Fragestellung: Welche Auswirkungen hatte die Abschaffung der Praxisgebühr auf die hausärztliche Koordination der Patienten in Bayern? Kam es zu einer Zunahme von unkoordinierten fachärztlichen Behandlungen und Mehrfachinanspruchnahmen?
Methoden: Es erfolgte eine retrospektive Analyse von Abrechnungsdaten der Kassenärztlichen Vereinigung Bayerns (KVB). In die Analysen mit aufgenommen wurden alle gesetzlich versicherten Patienten in Bayern im Zeitraum 2011 und 2012 (mit Praxisgebühr) sowie 2013 bis 2016 (ohne Praxisgebühr). Ein Patient galt als hausärztlich gesteuert, wenn alle steuerungsrelevanten Facharztkontakte mit hausärztlicher Überweisung abgerechnet wurden. Zudem erfolgte eine Untersuchung nach Patientenmerkmalen sowie sozioökonomischer Deprivation, basierend auf dem Bayerischen Index Multipler Deprivation (BIMD).

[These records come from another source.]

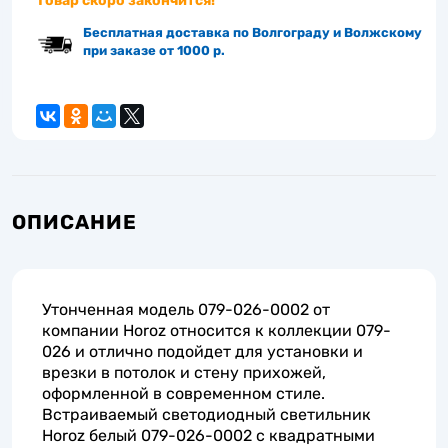
Товар скоро закончится!
Бесплатная доставка по Волгограду и Волжскому
при заказе от 1000 р.
ОПИСАНИЕ
Утонченная модель 079-026-0002 от
компании Horoz относится к коллекции 079-
026 и отлично подойдет для установки и
врезки в потолок и стену прихожей,
оформленной в современном стиле.
Встраиваемый светодиодный светильник
Horoz белый 079-026-0002 с квадратными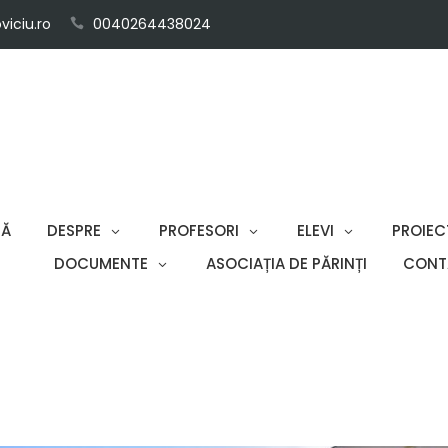
iciu.ro
0040264438024
SĂ
DESPRE
PROFESORI
ELEVI
PROIEC
DOCUMENTE
ASOCIAȚIA DE PĂRINȚI
CONT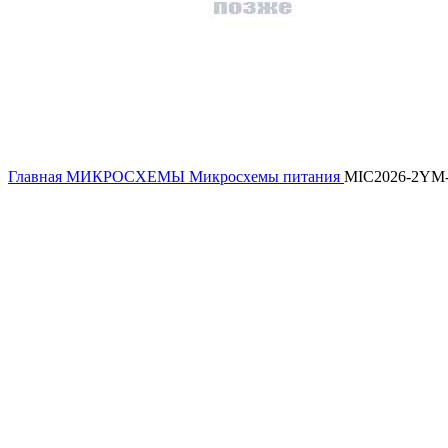
Главная
МИКРОСХЕМЫ
Микросхемы питания
MIC2026-2YM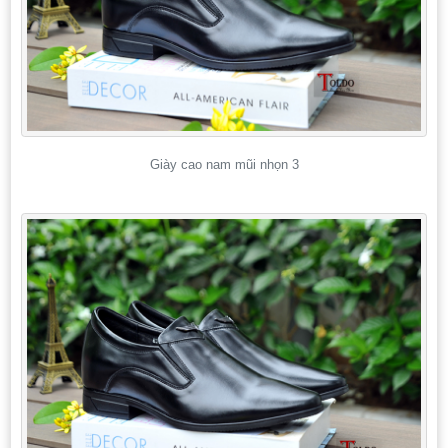
Giày cao nam mũi nhọn 3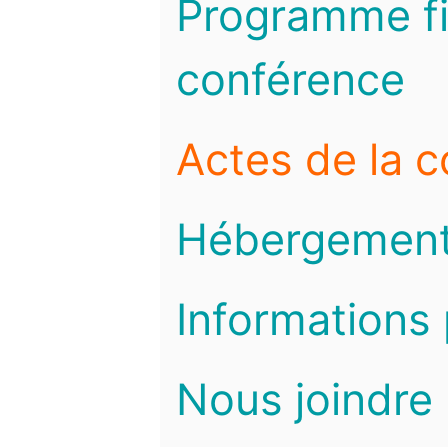
Programme fi
conférence
Actes de la 
Hébergemen
Informations 
Nous joindre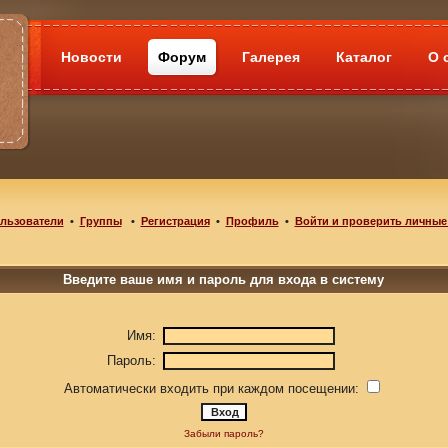
Новости
Форум
Галерея
Каталог
О 
льзователи
•
Группы
•
Регистрация
•
Профиль
•
Войти и проверить личные
Введите ваше имя и пароль для входа в систему
Имя:
Пароль:
Автоматически входить при каждом посещении:
Забыли пароль?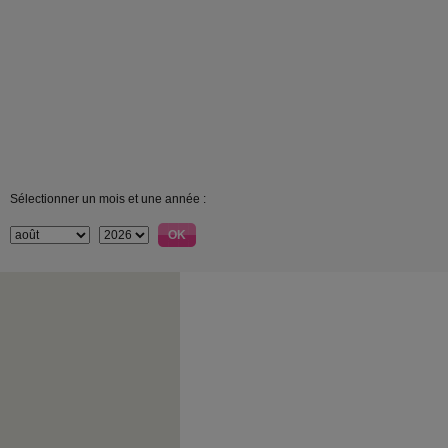
Sélectionner un mois et une année :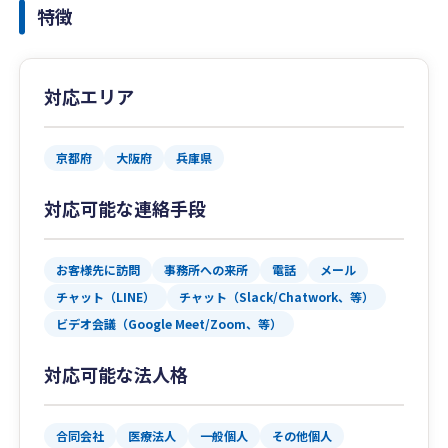
特徴
対応エリア
京都府
大阪府
兵庫県
対応可能な連絡手段
お客様先に訪問
事務所への来所
電話
メール
チャット（LINE）
チャット（Slack/Chatwork、等）
ビデオ会議（Google Meet/Zoom、等）
対応可能な法人格
合同会社
医療法人
一般個人
その他個人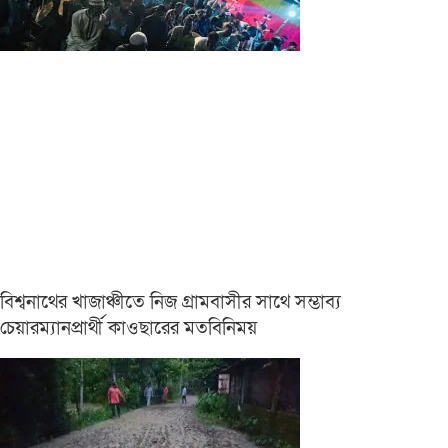
বিশ্বনাথের খাজাঞ্চীতে নিজ গ্রামবাসীর সাথে সম্ভাব্য
চেয়ারম্যানপ্রার্থী কাওছারের মতবিনিময়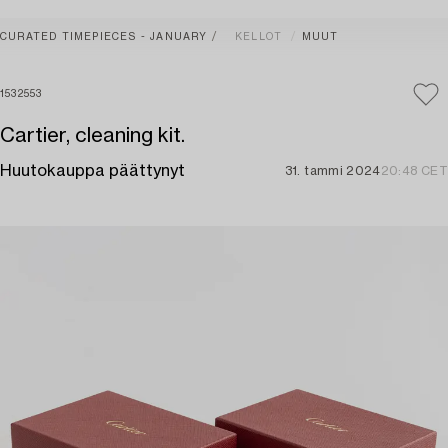
CURATED TIMEPIECES - JANUARY
KELLOT
MUUT
1532553
Cartier, cleaning kit.
Huutokauppa päättynyt
31. tammi 2024
20:48 CET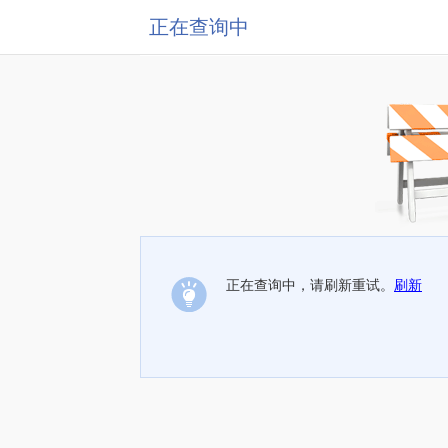
正在查询中
正在查询中，请刷新重试。
刷新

Ergebnisse: Nach Abschaffung der Praxisgebühr kam es zu einer deutlichen Abnahme der hausärztlich koordinierten Patientenanteile, mit 49,6% Anfang des Jahres 2011, 25,2% 2013 und 15,5% 2016. Höhere Steuerungsanteile zeigten sich bei älteren Patientengruppen sowie in Regionen mit höherer Deprivation. Ein leichter Anstieg von Mehrfachinanspruchnahmen zeigte sich bei Orthopäden (von 4,0 auf 5,0%), Hautärzten (1,5 auf 2,0%) und Augenärzten (3,5 auf 4,0%).
Diskussion: Nach Abschaffung der Praxisgebühr fand nur noch ein geringer Teil der Facharztbesuche auf Basis einer hausärztlichen Überweisung statt, insbesondere bei jüngeren Patienten und in Regionen mit geringer Deprivation.
Take Home Message für die Praxis: Es ist zu hinterfragen, ob das derzeitige System mit Überweisungsscheinen noch dazu geeignet ist, eine funktionierende hausärztliche Koordination der Versorgung im deutschen Gesundheitswesen aufrecht zu erhalten.